This is almost exclusively for books. Lucky them. Linguistics measures things like how well a writer uses language, punctuation, spelling, and avoids grammar errors and typos and horrible similes like terrible writers do. Often a writer’s mastery or ineptitude with language can make or break a book. Scale of 1 to 10, and 10 is the work of [insert favorite author here].
Essentially, how easy are the controls to learn? How accessible is this game? Does it suffer from so much complexity that you need an engineering degree just to navigate its stages? Or is it something your granpa could just plug in and play? Does it require an hour’s worth of tutorials? Or would you be fine if you lost the instructions manual? Scale of 1 to 10, and 10 is the intuitiveness of playing catch with an old man who throws under hand.
I’ve discovered that my mom was wrong. I can’t break the controller. Not even as an adult. I’ve tried. Breaking a controller clean in half remains one of those elusive childhood fantasies. However, the games that inspired such frustration remain all too real. Conquering their challenges, earning their trophies, besting their bosses and solving the worst of their puzzles can engender a feeling not unlike winning the Super Bowl (so I’ve been told. I’ve never played sports. Obviously.). The value of difficulty is that it can increase the experience, or a lack of difficulty can leave you feeling patronized. Scale of 1 to 10, with 10 representing the biggest and baddest challenge.
This is solely for updated remixes, compilations and HD remasters of older games. How well does the collection repackage and represent the material? Does it treat it with respect as originals or does it tack on too many additional, meddling features? Scale of 1 to 10, 10 of course being the ultimate preservation of a great collection.
Remember that game you just couldn’t put down? Yeah, that one you thought of while you were getting chewed out at work? That one you told yourself you’d only play for another hour, and then glanced at the clock to discover you’ve been playing for another four? That game that you just keep brushing the dust off of and coming back to again and again, the one that you kept delving into well after you’ve reached the end? There’s a reason why pasty gamers stereotypically never leave their homes. Games can be very addicting. Scale of 1 to 10, with 10 representing the addiction level of daytime talk-shows, like a car wreck, you just can’t look away.

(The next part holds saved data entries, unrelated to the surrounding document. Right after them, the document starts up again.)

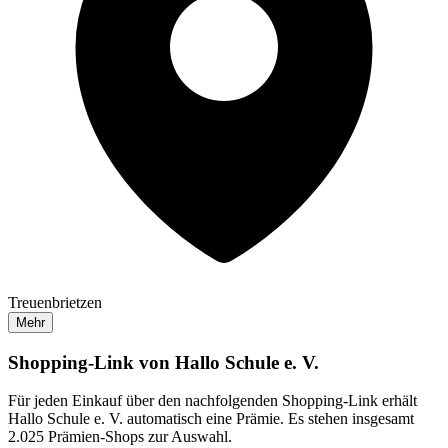
Treuenbrietzen
Mehr
Shopping-Link von
Hallo Schule e. V.
Für jeden Einkauf über den nachfolgenden Shopping-Link erhält
Hallo Schule e. V.
automatisch eine Prämie. Es stehen insgesamt
2.025 Prämien-Shops zur Auswahl.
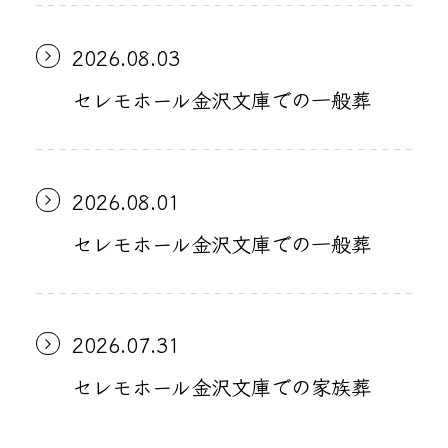
2026.08.03
セレモホール金沢文庫での一般葬
2026.08.01
セレモホール金沢文庫での一般葬
2026.07.31
セレモホール金沢文庫での家族葬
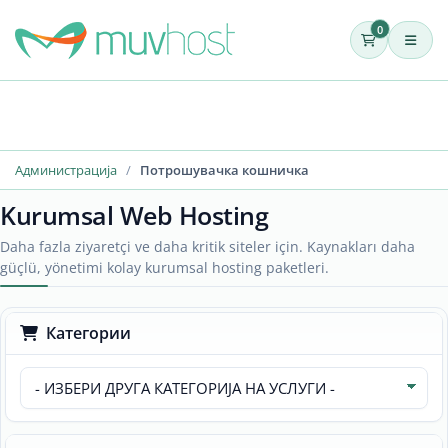
0
Администрација
Потрошувачка кошничка
Kurumsal Web Hosting
Daha fazla ziyaretçi ve daha kritik siteler için. Kaynakları daha
güçlü, yönetimi kolay kurumsal hosting paketleri.
Категории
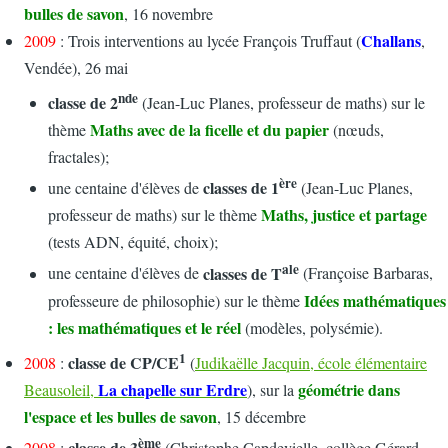
bulles de savon
, 16 novembre
Challans
2009
: Trois interventions au lycée François Truffaut (
,
Vendée), 26 mai
nde
classe de 2
(Jean-Luc Planes, professeur de maths) sur le
Maths avec de la ficelle et du papier
thème
(nœuds,
fractales);
ère
classes de 1
une centaine d'élèves de
(Jean-Luc Planes,
Maths, justice et partage
professeur de maths) sur le thème
(tests ADN, équité, choix);
ale
classes de T
une centaine d'élèves de
(Françoise Barbaras,
Idées mathématiques
professeure de philosophie) sur le thème
: les mathématiques et le réel
(modèles, polysémie).
1
classe de CP/CE
2008
:
(
Judikaëlle Jacquin, école élémentaire
La chapelle sur Erdre
géométrie dans
Beausoleil,
), sur la
l'espace et les bulles de savon
, 15 décembre
ème
classe de 3
2008
:
(Christophe Capdevielle, collège Gérard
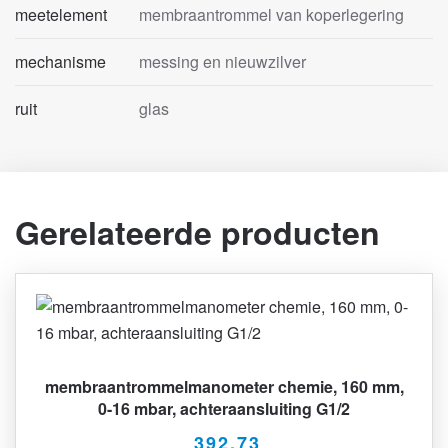
meetelement
membraantrommel van koperlegering
mechanisme
messing en nieuwzilver
ruit
glas
Gerelateerde producten
membraantrommelmanometer chemie, 160 mm,
0-16 mbar, achteraansluiting G1/2
392,73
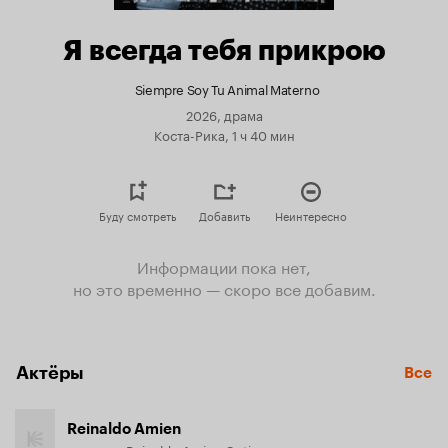
Я всегда тебя прикрою
Siempre Soy Tu Animal Materno
2026, драма
Коста-Рика, 1 ч 40 мин
Буду смотреть
Добавить
Неинтересно
Информации пока нет,
но это временно — скоро все добавим.
Актёры
Все
Reinaldo Amien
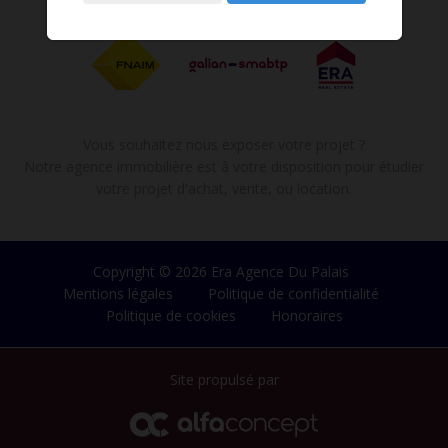
Vous souhaitez nous exposer votre projet ?
Notre agence immobilière est à votre disposition pour étudier
votre projet d'achat, vente, ou location.
Copyright © 2026 Era Agence Du Palais
Mentions légales
Politique de confidentialité
Politique de cookies
Honoraires
Site propulsé par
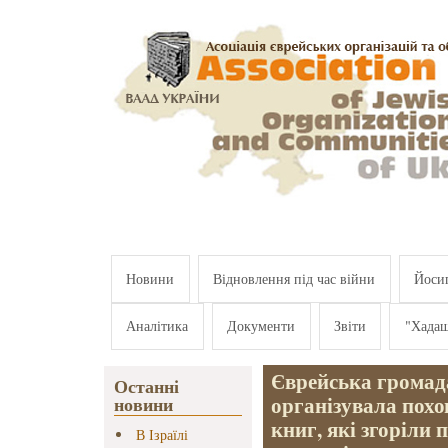
Перейти к основному содержанию
Новини
Відновлення під час війни
Йосип
Аналітика
Документи
Звіти
"Хада
Єврейська громада
Останні
організувала пох
новини
книг, які згоріли 
В Ізраїлі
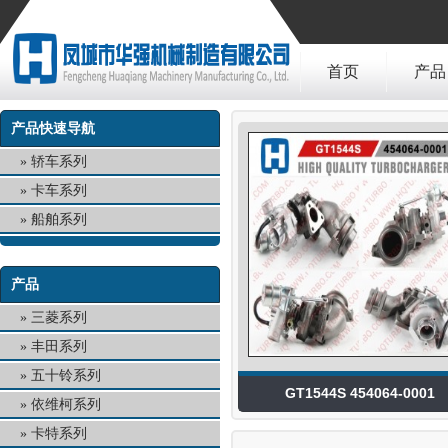
首页
产品
产品快速导航
轿车系列
卡车系列
船舶系列
产品
三菱系列
丰田系列
五十铃系列
GT1544S 454064-0001
依维柯系列
卡特系列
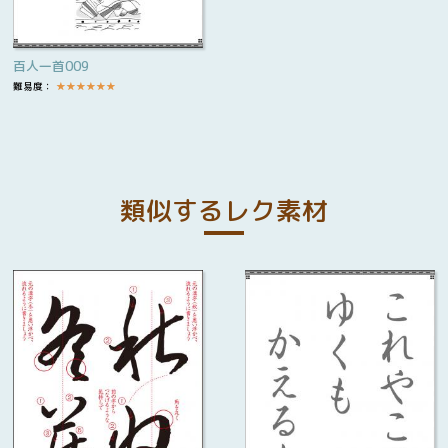
百人一首009
難易度：
★
★
★
★
★
★
類似するレク素材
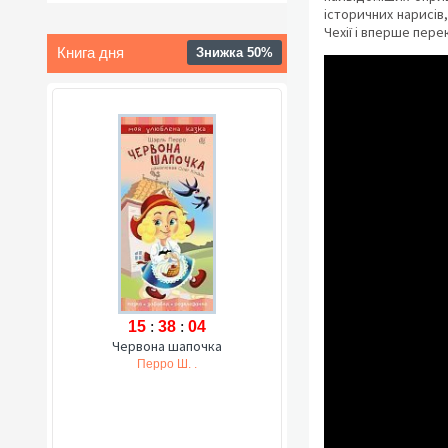
історичних нарисів
Чехії і вперше пер
Книга дня
Знижка 50%
15
:
38
:
03
Червона шапочка
Перро Ш. .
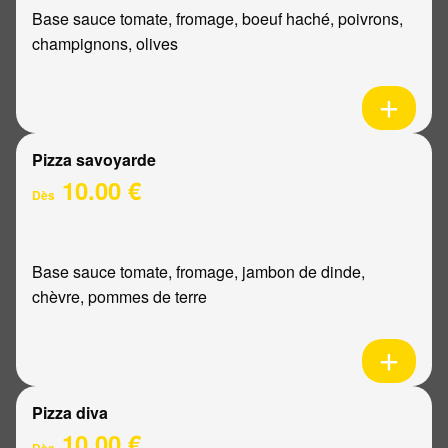
Base sauce tomate, fromage, boeuf haché, poivrons,
champignons, olives
Pizza savoyarde
10.00 €
Dès
Base sauce tomate, fromage, jambon de dinde,
chèvre, pommes de terre
Pizza diva
10.00 €
Dès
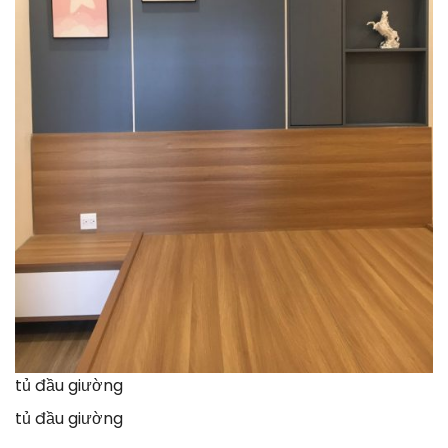
tủ đầu giường
tủ đầu giường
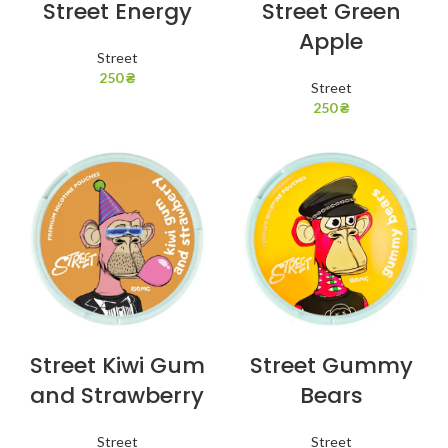
Street Energy
Street Green
Apple
Street
250
₴
Street
250
₴
Street Kiwi Gum
Street Gummy
and Strawberry
Bears
Street
Street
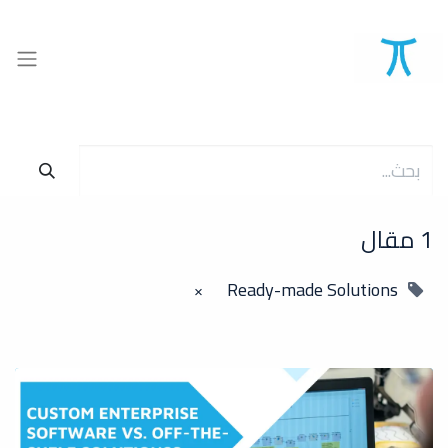
1 مقال
Ready-made Solutions
×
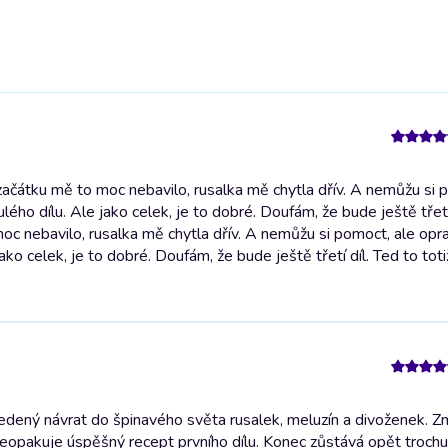
čátku mě to moc nebavilo, rusalka mě chytla dřív. A nemůžu si 
lého dílu. Ale jako celek, je to dobré. Doufám, že bude ještě třetí
oc nebavilo, rusalka mě chytla dřív. A nemůžu si pomoct, ale op
jako celek, je to dobré. Doufám, že bude ještě třetí díl. Ted to tot
dený návrat do špinavého světa rusalek, meluzín a divoženek. Z
 neopakuje úspěšný recept prvního dílu. Konec zůstává opět trochu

Although most video games now share the same price as an organ transplant, many of them are still a dime a dozen. Whether that means they’re from a long line of regurgitated, commercial sequels or cheap knock-offs that somehow escaped from being deeply ashamed of themselves, uniqueness is a quality that becomes increasingly appealing. The best of the best are those games that push their respective genres forward with all of the innovation of pre-Wii Nintendo. Scale of 1 to 10, and of course 10 is the Holy Grail.
My Personal Grade
Someone once said “I like Jello”. Well, guess what? I don’t. Yeah, I said it. I don’t like Jello. And like Jello, complete with its assortment of flavors from Grape-Throw-Up to Cherry-Cough-Syrup, enjoying video games eventually come down to personal preference. Many of my friends (yes, I have those) enjoy games that I don’t, and I enjoy games that they don’t, for reasons entirely alien to myself or vice versa. Beauty is in the eye of the beholder and appreciating video games as an art form paradoxically requires one to set aside something that is always there: personal opinion. But that’s exactly what this final category is for. It’s for me. Not you. Scale of 1 to 10.